INSTRUCTIONS FOR THE TASK
Check each line of the entries below for the string "Forgot" and state how many lines have it, with no other text.

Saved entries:
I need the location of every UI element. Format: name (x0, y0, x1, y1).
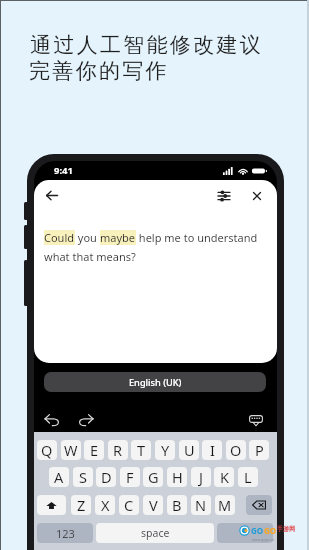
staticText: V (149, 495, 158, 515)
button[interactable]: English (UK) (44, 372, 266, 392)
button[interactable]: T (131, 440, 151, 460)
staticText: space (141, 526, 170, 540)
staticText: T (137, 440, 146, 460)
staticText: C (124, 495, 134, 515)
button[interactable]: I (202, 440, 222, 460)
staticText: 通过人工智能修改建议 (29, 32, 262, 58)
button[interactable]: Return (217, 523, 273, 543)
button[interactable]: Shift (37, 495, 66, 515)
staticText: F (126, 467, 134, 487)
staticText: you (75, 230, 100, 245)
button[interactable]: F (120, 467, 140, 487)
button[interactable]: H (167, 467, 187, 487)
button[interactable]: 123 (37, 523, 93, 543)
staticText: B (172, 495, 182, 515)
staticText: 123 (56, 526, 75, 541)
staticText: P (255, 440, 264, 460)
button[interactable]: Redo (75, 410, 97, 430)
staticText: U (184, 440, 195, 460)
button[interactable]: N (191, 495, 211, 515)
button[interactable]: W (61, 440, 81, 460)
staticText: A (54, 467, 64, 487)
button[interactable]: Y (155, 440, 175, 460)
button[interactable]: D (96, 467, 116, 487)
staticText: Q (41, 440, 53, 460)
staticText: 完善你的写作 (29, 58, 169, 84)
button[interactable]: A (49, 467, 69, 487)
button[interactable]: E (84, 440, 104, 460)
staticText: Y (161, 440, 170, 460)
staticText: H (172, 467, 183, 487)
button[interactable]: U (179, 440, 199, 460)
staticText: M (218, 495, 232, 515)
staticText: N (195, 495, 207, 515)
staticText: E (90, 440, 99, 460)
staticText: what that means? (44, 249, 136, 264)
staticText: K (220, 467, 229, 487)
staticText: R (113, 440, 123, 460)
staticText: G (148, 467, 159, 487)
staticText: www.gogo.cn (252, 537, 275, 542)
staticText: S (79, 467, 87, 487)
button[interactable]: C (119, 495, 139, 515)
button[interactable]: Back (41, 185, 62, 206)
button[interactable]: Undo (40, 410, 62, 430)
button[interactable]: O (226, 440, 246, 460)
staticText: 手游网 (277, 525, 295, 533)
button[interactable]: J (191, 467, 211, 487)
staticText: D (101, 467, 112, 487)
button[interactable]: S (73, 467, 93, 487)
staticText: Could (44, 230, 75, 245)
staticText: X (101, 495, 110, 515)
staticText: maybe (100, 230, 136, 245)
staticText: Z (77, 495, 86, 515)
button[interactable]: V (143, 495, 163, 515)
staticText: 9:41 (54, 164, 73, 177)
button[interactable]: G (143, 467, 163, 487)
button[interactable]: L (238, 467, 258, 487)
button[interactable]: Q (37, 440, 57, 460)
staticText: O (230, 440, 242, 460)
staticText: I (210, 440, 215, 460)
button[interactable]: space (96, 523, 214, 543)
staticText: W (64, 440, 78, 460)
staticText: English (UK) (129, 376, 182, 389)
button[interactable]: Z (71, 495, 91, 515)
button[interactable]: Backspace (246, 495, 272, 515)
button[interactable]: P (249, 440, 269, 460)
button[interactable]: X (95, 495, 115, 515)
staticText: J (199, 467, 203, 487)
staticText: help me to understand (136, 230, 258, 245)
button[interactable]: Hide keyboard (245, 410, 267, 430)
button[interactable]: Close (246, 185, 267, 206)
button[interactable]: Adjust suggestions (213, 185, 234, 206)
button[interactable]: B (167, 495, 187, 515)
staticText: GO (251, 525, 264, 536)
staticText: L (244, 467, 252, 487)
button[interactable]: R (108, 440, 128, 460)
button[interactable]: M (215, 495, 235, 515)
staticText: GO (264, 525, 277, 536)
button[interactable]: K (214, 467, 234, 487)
==
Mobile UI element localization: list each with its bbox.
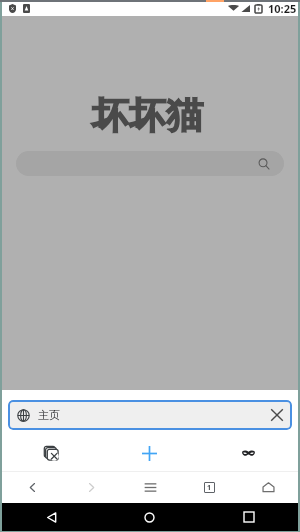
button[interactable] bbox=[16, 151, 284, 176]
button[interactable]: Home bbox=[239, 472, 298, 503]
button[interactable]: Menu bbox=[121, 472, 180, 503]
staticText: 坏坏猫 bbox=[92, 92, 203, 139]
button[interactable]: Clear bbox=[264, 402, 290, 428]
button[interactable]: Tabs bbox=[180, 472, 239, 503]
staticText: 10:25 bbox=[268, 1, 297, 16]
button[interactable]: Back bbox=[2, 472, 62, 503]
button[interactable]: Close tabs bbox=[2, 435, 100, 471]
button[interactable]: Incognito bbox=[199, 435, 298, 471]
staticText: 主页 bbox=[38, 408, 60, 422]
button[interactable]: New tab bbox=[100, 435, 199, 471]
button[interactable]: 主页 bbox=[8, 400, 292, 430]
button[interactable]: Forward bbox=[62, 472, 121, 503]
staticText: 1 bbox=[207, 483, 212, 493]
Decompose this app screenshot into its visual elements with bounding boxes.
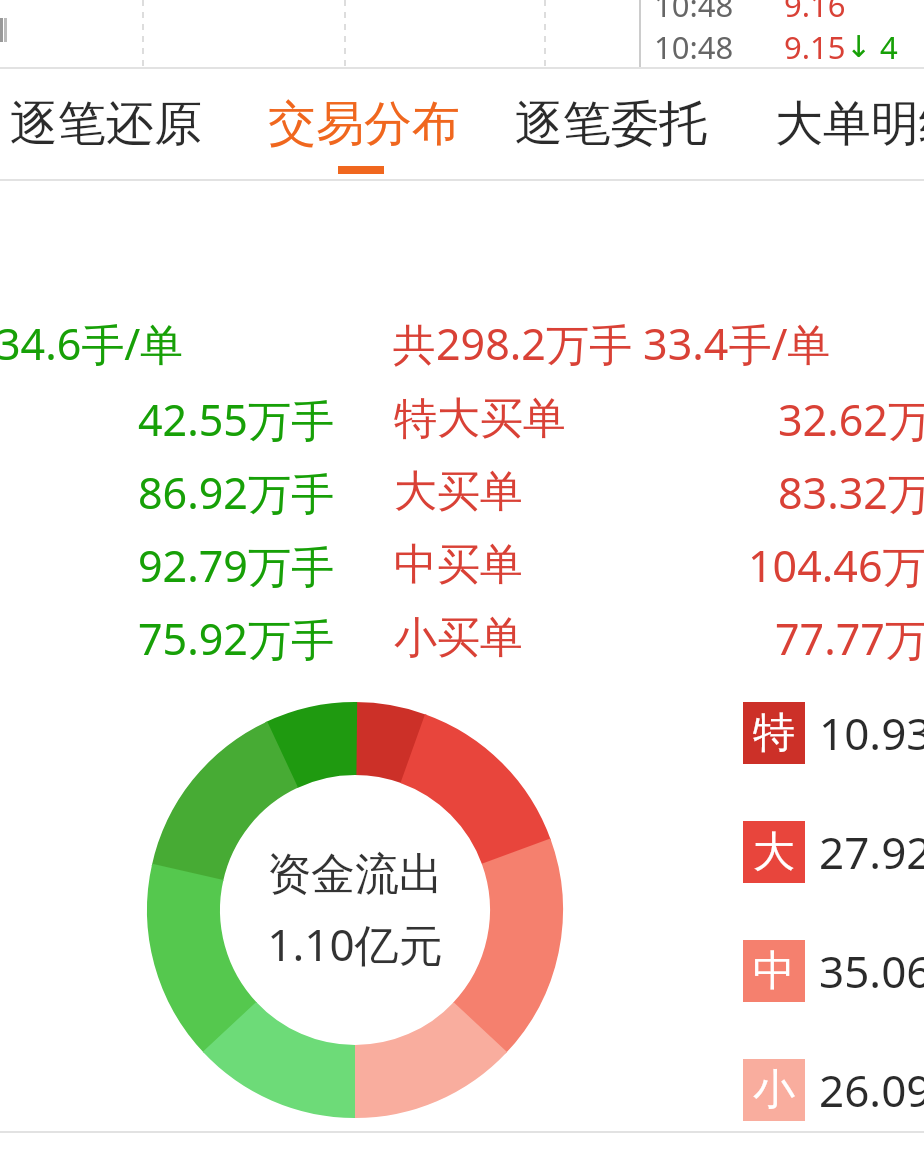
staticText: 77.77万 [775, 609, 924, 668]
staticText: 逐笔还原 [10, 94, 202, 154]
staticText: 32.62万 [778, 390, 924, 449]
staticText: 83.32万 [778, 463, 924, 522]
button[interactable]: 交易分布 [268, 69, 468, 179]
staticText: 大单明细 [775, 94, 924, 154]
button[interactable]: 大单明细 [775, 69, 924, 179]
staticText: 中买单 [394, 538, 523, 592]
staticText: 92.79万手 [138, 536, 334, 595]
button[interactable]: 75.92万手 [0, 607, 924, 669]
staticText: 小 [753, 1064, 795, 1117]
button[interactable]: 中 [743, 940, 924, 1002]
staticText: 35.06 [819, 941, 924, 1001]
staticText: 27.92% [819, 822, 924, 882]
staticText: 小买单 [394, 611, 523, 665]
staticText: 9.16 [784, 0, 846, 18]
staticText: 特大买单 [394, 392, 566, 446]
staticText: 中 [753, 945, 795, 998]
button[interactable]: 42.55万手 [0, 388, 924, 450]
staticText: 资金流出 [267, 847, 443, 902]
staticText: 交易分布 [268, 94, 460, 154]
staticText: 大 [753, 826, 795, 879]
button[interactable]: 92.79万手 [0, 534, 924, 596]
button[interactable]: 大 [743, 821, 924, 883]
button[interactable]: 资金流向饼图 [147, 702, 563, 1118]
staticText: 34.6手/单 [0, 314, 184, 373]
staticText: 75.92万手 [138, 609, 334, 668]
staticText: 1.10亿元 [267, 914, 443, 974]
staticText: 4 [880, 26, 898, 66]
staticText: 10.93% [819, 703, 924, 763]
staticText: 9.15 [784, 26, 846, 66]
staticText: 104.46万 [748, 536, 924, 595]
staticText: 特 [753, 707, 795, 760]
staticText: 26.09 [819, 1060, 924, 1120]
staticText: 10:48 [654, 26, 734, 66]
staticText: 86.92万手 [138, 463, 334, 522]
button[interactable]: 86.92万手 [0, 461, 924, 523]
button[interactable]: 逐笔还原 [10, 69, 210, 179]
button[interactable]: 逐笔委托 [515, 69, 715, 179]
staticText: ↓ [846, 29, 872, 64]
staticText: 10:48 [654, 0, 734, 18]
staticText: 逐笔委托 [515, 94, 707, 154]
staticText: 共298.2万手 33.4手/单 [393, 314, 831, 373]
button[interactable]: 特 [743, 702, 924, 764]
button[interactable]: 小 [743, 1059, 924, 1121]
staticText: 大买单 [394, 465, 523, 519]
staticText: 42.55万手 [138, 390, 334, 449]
---
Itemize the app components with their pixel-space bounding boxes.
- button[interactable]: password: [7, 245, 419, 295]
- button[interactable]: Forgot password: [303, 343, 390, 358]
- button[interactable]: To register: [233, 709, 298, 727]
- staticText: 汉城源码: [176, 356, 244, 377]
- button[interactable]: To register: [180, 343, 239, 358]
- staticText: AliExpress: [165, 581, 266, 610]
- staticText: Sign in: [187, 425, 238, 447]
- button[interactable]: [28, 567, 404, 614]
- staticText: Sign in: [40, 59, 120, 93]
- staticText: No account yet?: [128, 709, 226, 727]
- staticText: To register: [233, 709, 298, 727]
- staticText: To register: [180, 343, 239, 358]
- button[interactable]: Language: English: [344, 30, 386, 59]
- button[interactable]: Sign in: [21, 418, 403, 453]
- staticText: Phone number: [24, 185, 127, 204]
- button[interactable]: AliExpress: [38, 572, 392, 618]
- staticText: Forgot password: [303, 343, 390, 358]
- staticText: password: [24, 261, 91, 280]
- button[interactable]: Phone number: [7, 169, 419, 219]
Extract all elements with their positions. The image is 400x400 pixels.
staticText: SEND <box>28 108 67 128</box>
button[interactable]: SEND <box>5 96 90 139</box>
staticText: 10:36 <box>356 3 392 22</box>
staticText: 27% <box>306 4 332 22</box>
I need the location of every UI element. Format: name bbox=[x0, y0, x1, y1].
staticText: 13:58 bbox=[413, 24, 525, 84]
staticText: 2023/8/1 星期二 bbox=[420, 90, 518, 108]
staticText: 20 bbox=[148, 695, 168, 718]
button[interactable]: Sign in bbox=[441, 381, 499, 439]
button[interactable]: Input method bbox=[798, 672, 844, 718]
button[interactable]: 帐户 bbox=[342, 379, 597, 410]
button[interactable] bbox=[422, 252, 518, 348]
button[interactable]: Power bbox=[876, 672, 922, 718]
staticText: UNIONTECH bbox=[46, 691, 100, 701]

ANSWER TO THE PROBLEM
2